Утром Арина пришла пораньше, собрала корзину снеди в дорогу, фляжку с водой, покормила завтраком, подошла сзади, когда Иван допивал чай и, сунув руку учителю в пах, ухватилась за восставшую сразу плоть и предложила: – На дорожку, Иван Петрович, согрешить и облегчиться не желаете? Я мигом исполню – только прикажите. Лавочник еще не скоро подъедет на своей тарантайке – он всегда долго собирается в дорогу.

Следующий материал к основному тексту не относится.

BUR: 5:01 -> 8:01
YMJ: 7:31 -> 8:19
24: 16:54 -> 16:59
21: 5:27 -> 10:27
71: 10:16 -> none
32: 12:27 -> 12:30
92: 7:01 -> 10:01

– Нет, Арина, хочу, но не буду. После нашей вчерашней скачки на диване, я до сих пор не оправился: ноги ноют, будто весь день шел пешком. Удивляюсь твоей прыти: вчера стонала и билась подо мною словно рыбешка на крючке, а сегодня готова повторить женский грех как ни в чем не бывало. Истинно говорят, что женщины, как кошки – ничего их не берет.

– Неправда ваша, Иван Петрович, – обиделась Арина отказом учителя согрешить прямо сейчас. Мы, женщины, лишь исполняем мужские желания и потому должны быть всегда готовы уступить, чтобы и для себя получить малую толику удовольствия. Я вот попросила сейчас вашего внимания, но вы отказались, сославшись на дальнюю дорогу. Что же мне теперь пригорюниться в обиде? Нет, дождусь вашего возвращения и, надеюсь, вы не расколете меня надвое с голодухи без женщины всё лето, если, конечно, батюшка ваш не оженит вас за лето и вы не вернетесь сюда с молодою женою.

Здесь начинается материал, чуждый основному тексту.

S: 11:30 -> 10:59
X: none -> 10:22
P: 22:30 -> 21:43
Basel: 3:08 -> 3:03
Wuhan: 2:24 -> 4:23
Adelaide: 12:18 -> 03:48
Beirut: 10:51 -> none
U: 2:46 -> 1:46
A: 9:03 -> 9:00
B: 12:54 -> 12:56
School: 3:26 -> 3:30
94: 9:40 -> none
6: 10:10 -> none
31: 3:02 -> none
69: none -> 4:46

Некому тогда будет утешить бедную вдову, потому что с женатым учителем я грешить не буду – хоть убейте, мне это противно будет. Одно дело с одиноким мужчиной согрешить одинокой вдове, а совсем другое дело мужа соблазнять – это смертельный грех, который не замолить в церкви. Прощевайте, Иван Петрович, хорошего вам отдыха и знайте, что Арина будет ждать вас здесь и никому не позволит прикоснуться к себе. Я женщина верная, даже в плотском грехе, – закончила служанка свои слова, услышав скрип подъехавшей телеги лавочника.

Иван прихватил свой чемодан, Арина взяла корзину с припасами в дорогу и они пошли навстречу лавочнику, причем Иван ухитрился шлепнуть служанку по упругой ягодице, чем снял обиду женщины за свой недавний отказ ублажить плотские чувства на диване перед длительной разлукой. – Вернусь из дома, держись Арина, – пошутил учитель, – или сам напополам расколюсь, или тебя вдребезги разнесу на диване от накопившегося желания.

– Ничего, потерплю, – ответила женщина, – бог терпел и нам велел; только возвращайтесь, а уже плоть нашу мы умиротворим как-нибудь и к взаимному удовольствию. Я тоже иногда хочу в приступе похоти укусить вас до крови, но терплю и кусаю лишь до синяков, – так и вы стерпите и не замучаете меня до смерти, дорвавшись после разлуки до женских прелестей, которые у меня налились желаниями, благодаря вашей неустанной заботе о бедной вдовушке, – отшутилась Арина и мимоходом цапнула Ивана за мужское естество, которое тут же воспрянуло от прикосновения женской руки.

Надо сказать, что за зиму Арина привела свои руки в порядок: грубая кожа сменилась на мягкую, исчезли шишки на пальцах, ладони уменьшились и теперь прикосновение этих рук к мужскому телу было нежным и мягким и вызывало прилив желания, чем Арина иногда пользовалась, вызывая ответную страсть учителя, если он два-три дня не приглашал её на диван для взаимной утехи. Природная женская интуиция помогала Арине добиться желаемого посещения дивана легкими прикосновениями к мужчине в чувствительных местах, вместо унизительной, как она считала, просьбы к учителю совершить с нею прелюбодеяние, которого жаждала её здоровая женская натура.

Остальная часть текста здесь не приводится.